Abstract

Recent advances in remote sensing technology have provided (very) high spatial resolution Earth Observation data with abundant latent semantic information. Conventional data processing algorithms are not capable of extracting the latent semantic information form these data and harness their full potential. As a result, semantic information discovery methods, based on data mining techniques, such as latent Dirichlet allocation and bag of visual words models, can discover the latent information. Despite their crucial rule, there are only a few studies in the field of semantic data mining for remote sensing applications. This article is focused on this shortage.
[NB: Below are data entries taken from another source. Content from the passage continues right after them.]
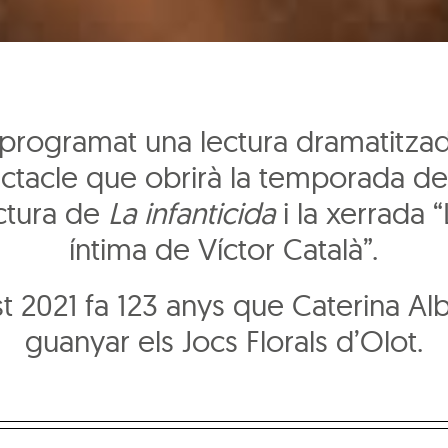
 programat una lectura dramatitza
ectacle que obrirà la temporada de
ctura de
La infanticida
i la xerrada “
íntima de Víctor Català”.
t 2021 fa 123 anys que Caterina Alb
guanyar els Jocs Florals d’Olot.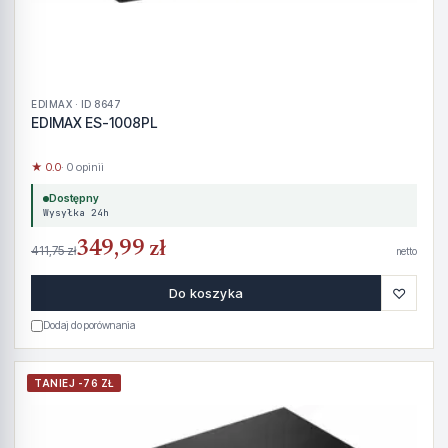
EDIMAX · ID 8647
EDIMAX ES-1008PL
★ 0.0
· 0 opinii
Dostępny
Wysyłka 24h
349,99 zł
411,75 zł
netto
♡
Do koszyka
Dodaj do porównania
TANIEJ -76 ZŁ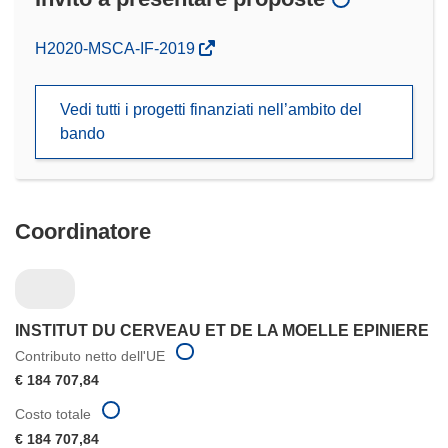
(si
H2020-MSCA-IF-2019
apre
in
Vedi tutti i progetti finanziati nell’ambito del
una
bando
nuova
finestra)
Coordinatore
INSTITUT DU CERVEAU ET DE LA MOELLE EPINIERE
Contributo netto dell'UE
€ 184 707,84
Costo totale
€ 184 707,84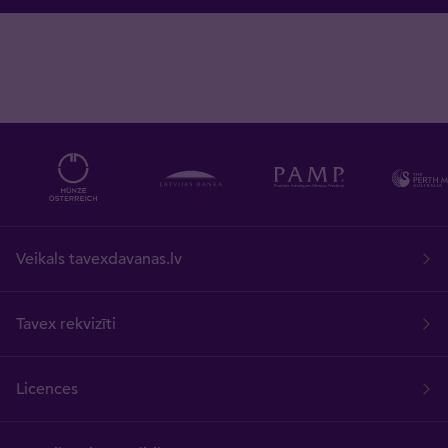
Veikals tavexdavanas.lv
Tavex rekvizīti
Licences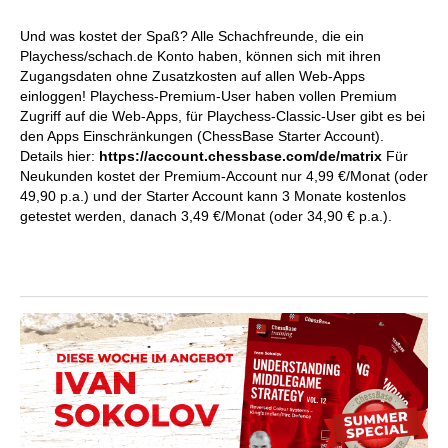
Und was kostet der Spaß? Alle Schachfreunde, die ein
Playchess/schach.de Konto haben, können sich mit ihren
Zugangsdaten ohne Zusatzkosten auf allen Web-Apps
einloggen! Playchess-Premium-User haben vollen Premium
Zugriff auf die Web-Apps, für Playchess-Classic-User gibt es bei
den Apps Einschränkungen (ChessBase Starter Account).
Details hier:
https://account.chessbase.com/de/matrix
Für
Neukunden kostet der Premium-Account nur 4,99 €/Monat (oder
49,90 p.a.) und der Starter Account kann 3 Monate kostenlos
getestet werden, danach 3,49 €/Monat (oder 34,90 € p.a.).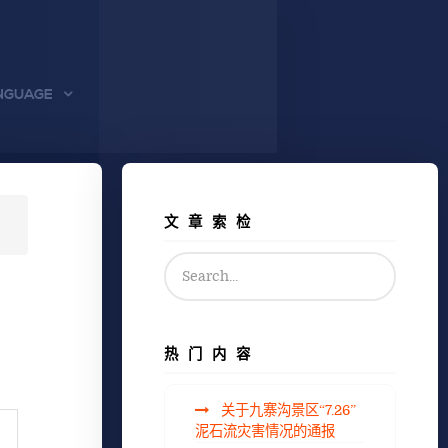
NGUAGE
文章索检
热门内容
关于九寨沟景区“7.26”
泥石流灾害情况的通报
Three different scenarios are used to evaluate the semantic information discovery in various remote sensing applications, including both optical and synthetic aperture radar (SAR) data with different spatial resolutions. In the first scenario, semantic discovery method correlated the semantic perception of the user and machine to correct and enhance the user defined Ground Truth map in very high-resolution RGB data. The potential of the semantic discovery is evaluated for wildfire affected area detection in Sentinel-2 data in the second scenario. Finally, in the third scenario, the semantic discovery method is utilized to detect the misclassifications as well as the patches with ambiguous or multiple semantic labels in a Sentinel-1 SAR patch-based benchmark dataset to enhance the robustness and accuracy of the annotation in the dataset. Our results in these three scenarios demonstrated the capability of the data-mining-based semantic information discovery methods for various remote sensing.